Problem requirements
An image-free, exact copy of the records below is required.

*** Supplied material ***

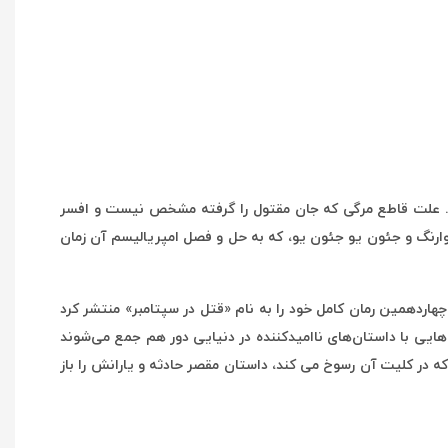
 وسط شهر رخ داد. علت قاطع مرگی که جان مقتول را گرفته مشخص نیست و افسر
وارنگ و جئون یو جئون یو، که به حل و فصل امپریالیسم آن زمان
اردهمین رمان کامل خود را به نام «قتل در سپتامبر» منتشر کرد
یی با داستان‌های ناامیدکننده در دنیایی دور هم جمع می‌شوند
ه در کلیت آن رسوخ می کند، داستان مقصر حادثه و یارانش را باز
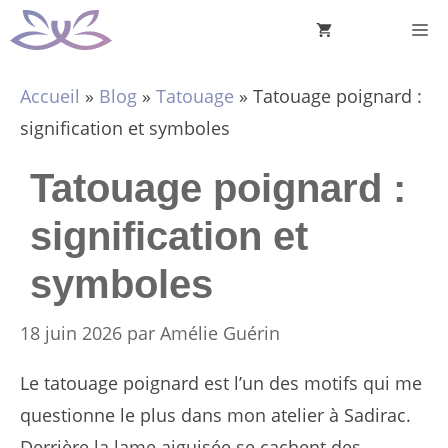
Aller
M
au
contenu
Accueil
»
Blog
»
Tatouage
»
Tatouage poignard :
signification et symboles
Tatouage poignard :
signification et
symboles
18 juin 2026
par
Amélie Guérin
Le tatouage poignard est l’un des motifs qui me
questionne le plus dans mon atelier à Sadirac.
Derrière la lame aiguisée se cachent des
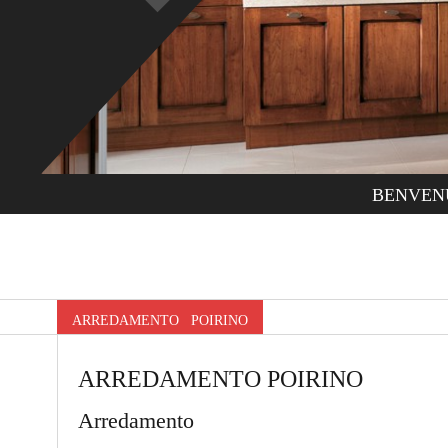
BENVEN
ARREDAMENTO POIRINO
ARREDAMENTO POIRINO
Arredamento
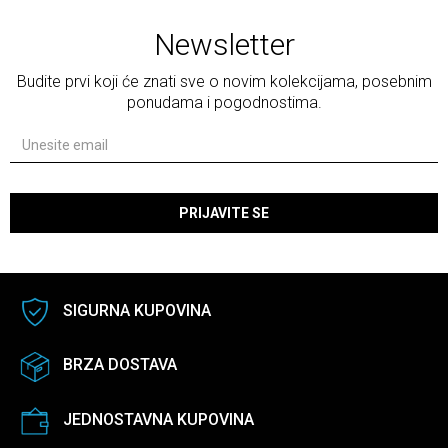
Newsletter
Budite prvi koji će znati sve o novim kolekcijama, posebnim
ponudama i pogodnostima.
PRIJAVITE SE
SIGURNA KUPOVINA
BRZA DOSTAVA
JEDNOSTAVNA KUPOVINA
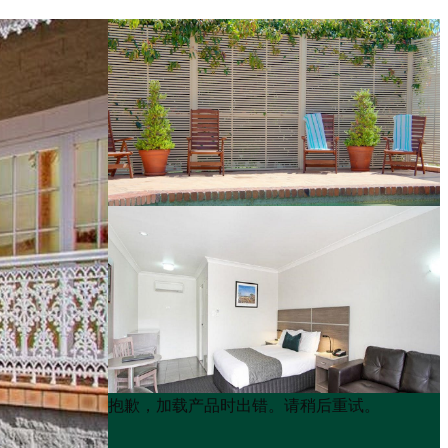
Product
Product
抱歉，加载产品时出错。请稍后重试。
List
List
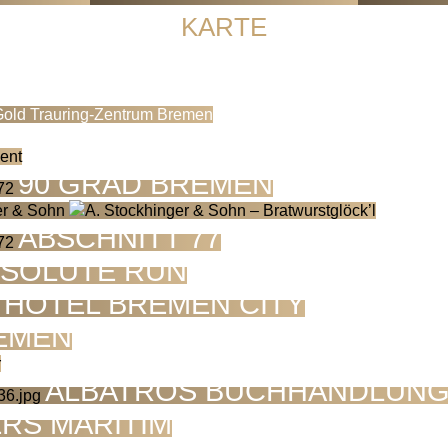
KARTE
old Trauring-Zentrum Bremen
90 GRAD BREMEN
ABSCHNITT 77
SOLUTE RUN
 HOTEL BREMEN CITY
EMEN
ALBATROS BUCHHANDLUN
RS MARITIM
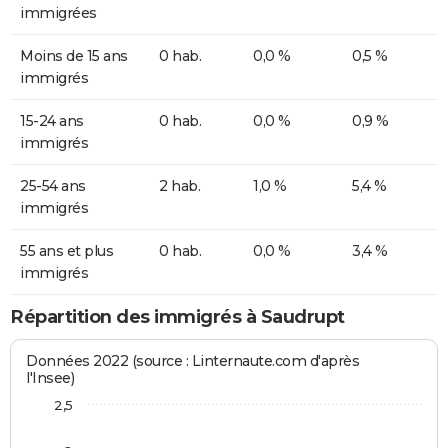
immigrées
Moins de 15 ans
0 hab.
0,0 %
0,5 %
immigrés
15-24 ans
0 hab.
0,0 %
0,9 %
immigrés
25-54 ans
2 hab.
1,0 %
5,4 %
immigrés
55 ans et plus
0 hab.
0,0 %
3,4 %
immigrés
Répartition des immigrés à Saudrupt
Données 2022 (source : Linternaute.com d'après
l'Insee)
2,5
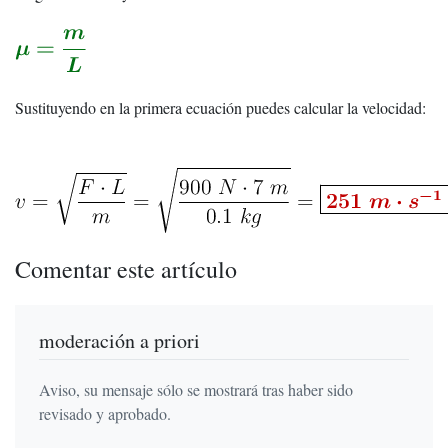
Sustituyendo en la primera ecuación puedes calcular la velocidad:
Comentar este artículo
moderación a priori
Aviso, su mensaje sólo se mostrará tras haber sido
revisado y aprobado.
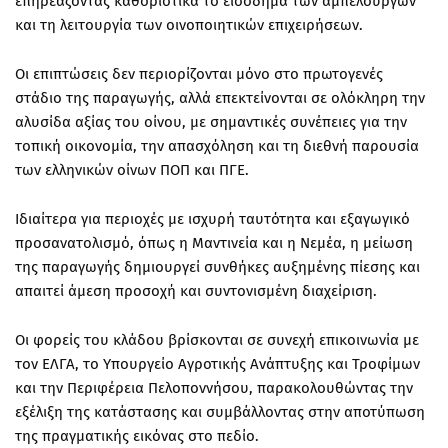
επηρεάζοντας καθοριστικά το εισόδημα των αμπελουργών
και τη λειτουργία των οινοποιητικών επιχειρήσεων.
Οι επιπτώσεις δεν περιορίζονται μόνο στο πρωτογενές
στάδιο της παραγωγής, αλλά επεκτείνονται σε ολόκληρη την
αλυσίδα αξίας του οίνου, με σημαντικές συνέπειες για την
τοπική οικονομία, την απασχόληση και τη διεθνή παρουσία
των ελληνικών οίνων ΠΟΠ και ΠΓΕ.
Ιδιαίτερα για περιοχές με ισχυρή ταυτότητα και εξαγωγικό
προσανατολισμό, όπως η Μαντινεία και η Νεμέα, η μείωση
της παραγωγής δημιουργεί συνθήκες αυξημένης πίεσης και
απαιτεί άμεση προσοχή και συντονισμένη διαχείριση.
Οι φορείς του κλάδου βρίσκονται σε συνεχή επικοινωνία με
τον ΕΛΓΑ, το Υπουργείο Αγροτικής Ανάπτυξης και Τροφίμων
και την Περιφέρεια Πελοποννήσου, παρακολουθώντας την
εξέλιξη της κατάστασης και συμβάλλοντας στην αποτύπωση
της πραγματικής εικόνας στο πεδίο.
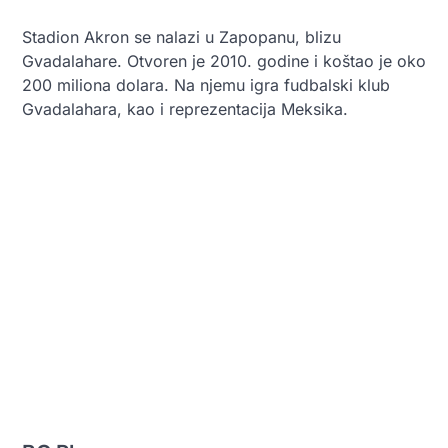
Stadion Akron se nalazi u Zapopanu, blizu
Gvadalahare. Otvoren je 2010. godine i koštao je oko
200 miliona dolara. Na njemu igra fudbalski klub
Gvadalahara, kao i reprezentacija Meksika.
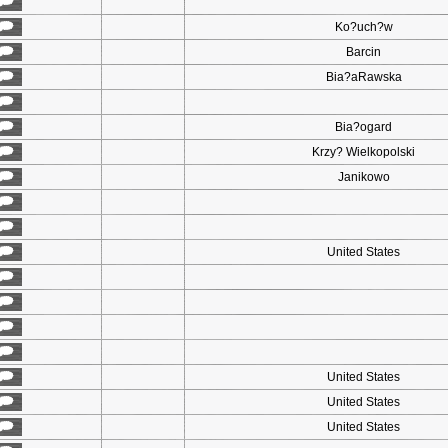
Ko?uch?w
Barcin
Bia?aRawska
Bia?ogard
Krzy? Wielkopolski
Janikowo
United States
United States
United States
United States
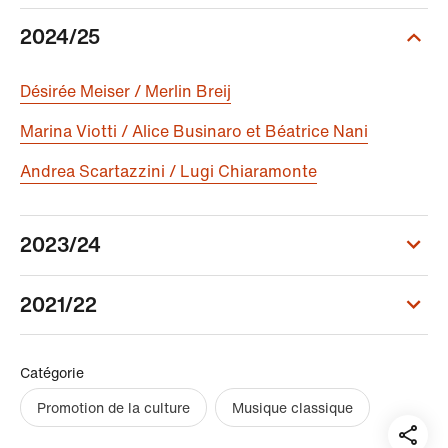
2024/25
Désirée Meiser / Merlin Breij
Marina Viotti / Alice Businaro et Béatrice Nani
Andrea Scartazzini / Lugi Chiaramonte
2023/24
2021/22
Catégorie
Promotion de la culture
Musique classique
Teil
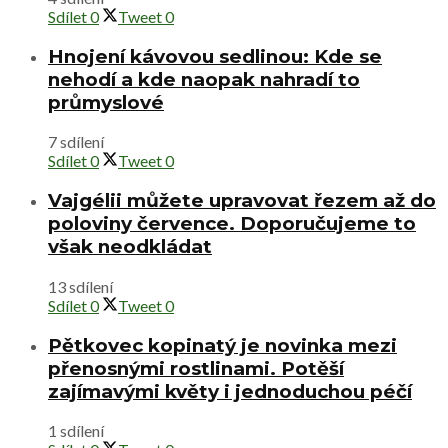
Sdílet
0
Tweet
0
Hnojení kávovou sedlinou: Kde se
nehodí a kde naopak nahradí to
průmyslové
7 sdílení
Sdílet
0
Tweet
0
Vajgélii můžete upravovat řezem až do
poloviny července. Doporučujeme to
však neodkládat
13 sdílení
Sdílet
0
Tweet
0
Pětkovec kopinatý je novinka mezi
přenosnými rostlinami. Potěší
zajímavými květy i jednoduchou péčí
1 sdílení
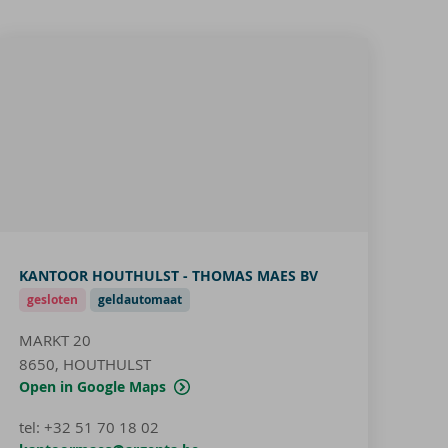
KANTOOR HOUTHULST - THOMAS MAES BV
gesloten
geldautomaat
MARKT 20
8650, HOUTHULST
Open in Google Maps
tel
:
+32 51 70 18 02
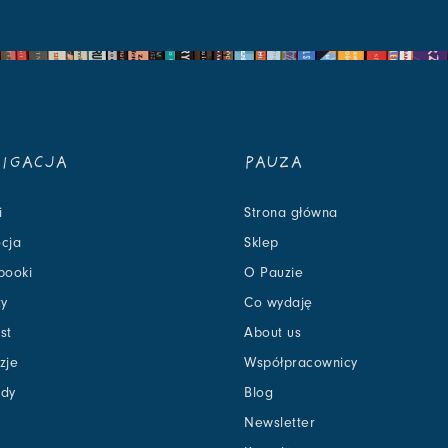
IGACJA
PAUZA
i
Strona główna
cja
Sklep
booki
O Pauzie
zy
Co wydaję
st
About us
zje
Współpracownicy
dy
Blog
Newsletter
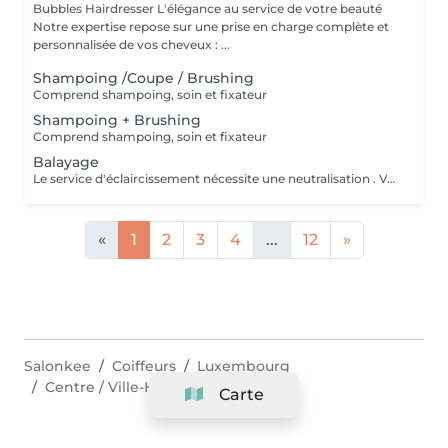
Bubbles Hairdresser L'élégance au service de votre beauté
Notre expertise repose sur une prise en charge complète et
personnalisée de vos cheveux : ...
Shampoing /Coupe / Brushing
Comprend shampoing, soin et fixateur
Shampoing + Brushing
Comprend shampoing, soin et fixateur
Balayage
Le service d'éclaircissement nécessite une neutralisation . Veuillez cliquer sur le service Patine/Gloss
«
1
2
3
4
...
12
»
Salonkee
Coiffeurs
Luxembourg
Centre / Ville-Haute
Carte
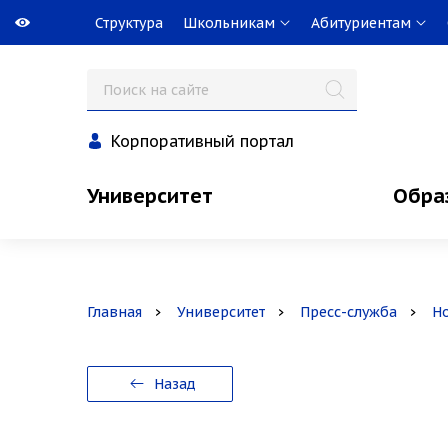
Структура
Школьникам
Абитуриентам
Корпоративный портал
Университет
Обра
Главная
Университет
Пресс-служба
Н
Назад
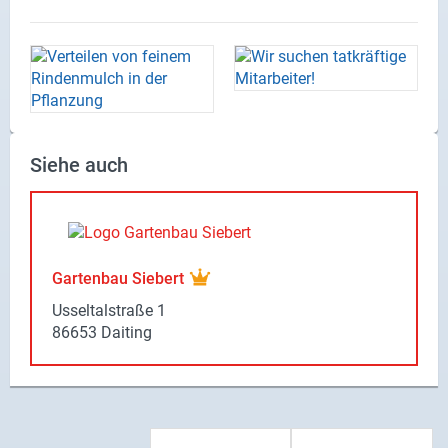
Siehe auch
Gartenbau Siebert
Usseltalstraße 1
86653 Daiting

***

Exercise response
 وسط شهر رخ داد. علت قاطع مرگی که جان مقتول را گرفته مشخص نیست و افسر
وارنگ و جئون یو جئون یو، که به حل و فصل امپریالیسم آن زمان
اردهمین رمان کامل خود را به نام «قتل در سپتامبر» منتشر کرد
یی با داستان‌های ناامیدکننده در دنیایی دور هم جمع می‌شوند
ه در کلیت آن رسوخ می کند، داستان مقصر حادثه و یارانش را باز
Aller
M
au
contenu
Accueil
»
Blog
»
Tatouage
»
Tatouage poignard :
signification et symboles
Tatouage poignard :
signification et
symboles
18 juin 2026
par
Amélie Guérin
Le tatouage poignard est l’un des motifs qui me
questionne le plus dans mon atelier à Sadirac.
Derrière la lame aiguisée se cachent des
BENVEN
ARREDAMENTO POIRINO
ARREDAMENTO POIRINO
Arredamento
Newsletter
Budite prvi koji će znati sve o novim kolekcijama, posebnim
ponudama i pogodnostima.
PRIJAVITE SE
SIGURNA KUPOVINA
BRZA DOSTAVA
JEDNOSTAVNA KUPOVINA
Product
Product
抱歉，加载产品时出错。请稍后重试。
List
List
KARTE
old Trauring-Zentrum Bremen
90 GRAD BREMEN
ABSCHNITT 77
SOLUTE RUN
 HOTEL BREMEN CITY
EMEN
ALBATROS BUCHHANDLUN
RS MARITIM
immigrées
Moins de 15 ans
0 hab.
0,0 %
0,5 %
immigrés
15-24 ans
0 hab.
0,0 %
0,9 %
immigrés
25-54 ans
2 hab.
1,0 %
5,4 %
immigrés
55 ans et plus
0 hab.
0,0 %
3,4 %
immigrés
Répartition des immigrés à Saudrupt
Données 2022 (source : Linternaute.com d'après
l'Insee)
2,5
Sustituyendo en la primera ecuación puedes calcular la velocidad:
Comentar este artículo
moderación a priori
Aviso, su mensaje sólo se mostrará tras haber sido
revisado y aprobado.
επηρεάζοντας καθοριστικά το εισόδημα των αμπελουργών
και τη λειτουργία των οινοποιητικών επιχειρήσεων.
Οι επιπτώσεις δεν περιορίζονται μόνο στο πρωτογενές
στάδιο της παραγωγής, αλλά επεκτείνονται σε ολόκληρη την
αλυσίδα αξίας του οίνου, με σημαντικές συνέπειες για την
τοπική οικονομία, την απασχόληση και τη διεθνή παρουσία
των ελληνικών οίνων ΠΟΠ και ΠΓΕ.
Ιδιαίτερα για περιοχές με ισχυρή ταυτότητα και εξαγωγικό
προσανατολισμό, όπως η Μαντινεία και η Νεμέα, η μείωση
της παραγωγής δημιουργεί συνθήκες αυξημένης πίεσης και
απαιτεί άμεση προσοχή και συντονισμένη διαχείριση.
Οι φορείς του κλάδου βρίσκονται σε συνεχή επικοινωνία με
τον ΕΛΓΑ, το Υπουργείο Αγροτικής Ανάπτυξης και Τροφίμων
και την Περιφέρεια Πελοποννήσου, παρακολουθώντας την
εξέλιξη της κατάστασης και συμβάλλοντας στην αποτύπωση
της πραγματικής εικόνας στο πεδίο.
Stadion Akron se nalazi u Zapopanu, blizu
Gvadalahare. Otvoren je 2010. godine i koštao je oko
200 miliona dolara. Na njemu igra fudbalski klub
Gvadalahara, kao i reprezentacija Meksika.
Ko?uch?w
Barcin
Bia?aRawska
Bia?ogard
Krzy? Wielkopolski
Janikowo
United States
United States
United States
United States
2024/25
Désirée Meiser / Merlin Breij
Marina Viotti / Alice Businaro et Béatrice Nani
Andrea Scartazzini / Lugi Chiaramonte
2023/24
2021/22
Catégorie
Promotion de la culture
Musique classique
Teil
Sdílet
0
Tweet
0
Hnojení kávovou sedlinou: Kde se
nehodí a kde naopak nahradí to
průmyslové
7 sdílení
Sdílet
0
Tweet
0
Vajgélii můžete upravovat řezem až do
poloviny července. Doporučujeme to
však neodkládat
13 sdílení
Sdílet
0
Tweet
0
Pětkovec kopinatý je novinka mezi
přenosnými rostlinami. Potěší
zajímavými květy i jednoduchou péčí
1 sdílení
KANTOOR HOUTHULST - THOMAS MAES BV
gesloten
geldautomaat
MARKT 20
8650, HOUTHULST
Open in Google Maps
tel
:
+32 51 70 18 02
IGACJA
PAUZA
i
Strona główna
cja
Sklep
booki
O Pauzie
zy
Co wydaję
st
About us
zje
Współpracownicy
dy
Blog
Newsletter
Bubbles Hairdresser L'élégance au service de votre beauté
Notre expertise repose sur une prise en charge complète et
personnalisée de vos cheveux : ...
Shampoing /Coupe / Brushing
Comprend shampoing, soin et fixateur
Shampoing + Brushing
Comprend shampoing, soin et fixateur
Balayage
Le service d'éclaircissement nécessite une neutralisation . Veuillez cliquer sur le service Patine/Gloss
«
1
2
3
4
...
12
»
Salonkee
Coiffeurs
Luxembourg
Centre / Ville-Haute
Carte
Структура
Школьникам
Абитуриентам
Корпоративный портал
Университет
Обра
Главная
Университет
Пресс-служба
Н
Назад
Siehe auch
Gartenbau Siebert
Usseltalstraße 1
86653 Daiting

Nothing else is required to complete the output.